Pain: None, but patients may need the tracer injected and an IV. With some exams, a catheter may need to be placed into the bladder.
Cost/availability: Moderate cost; often available wherever CT or MRI is available.
Before the test: The tracer is usually given by mouth or through an injection. Patients may need to fast or drink a lot of water before some nuclear imaging scans. Young children may need to be sedated.
During the test: After the tracer is in place, the patient lies on a scanning table. The camera is then moved slowly over the body. Images are created and displayed on a computer.
Your child may need to stay still for some imaging tests. If your child moves during the test, the image will be blurred, and the test may need to be redone. To keep this from happening, some children may need a sedative to help them relax and stay still.

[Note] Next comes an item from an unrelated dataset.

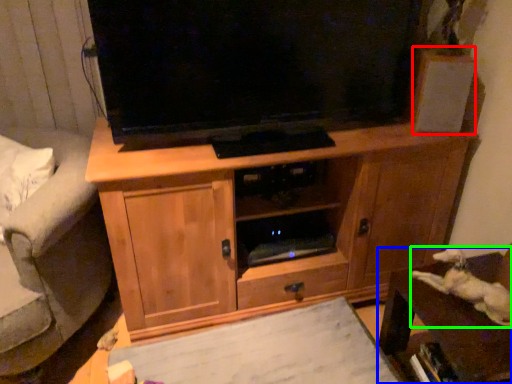 Question: Based on their relative distances, which object is farther from speaker (highlighted by a red box)? Choose from furniture (highlighted by a blue box) and animal (highlighted by a green box).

If your child will be sedated, you may be asked to do the following before the test:
Don't give your child anything to eat or drink for 3 to 8 hours.
Limit how much sleep your child gets. This will help your child to fall asleep during the test.
Let your pediatrician or radiologist know if your child is ill, has a fever, or is very congested on the day of the test. The exam may need to be rescheduled.
The information contained in these topics is not intended nor implied to be a substitute for professional medical advice, it is provided for educational purposes only. You assume full responsibility for how you choose to use this information.
Always seek the advice of your physician or other qualified healthcare provider before starting any new treatment or discontinuing an existing treatment. Talk with your healthcare provider about any questions you may have regarding a medical condition. Nothing contained in these topics is intended to be used for medical diagnosis or treatment.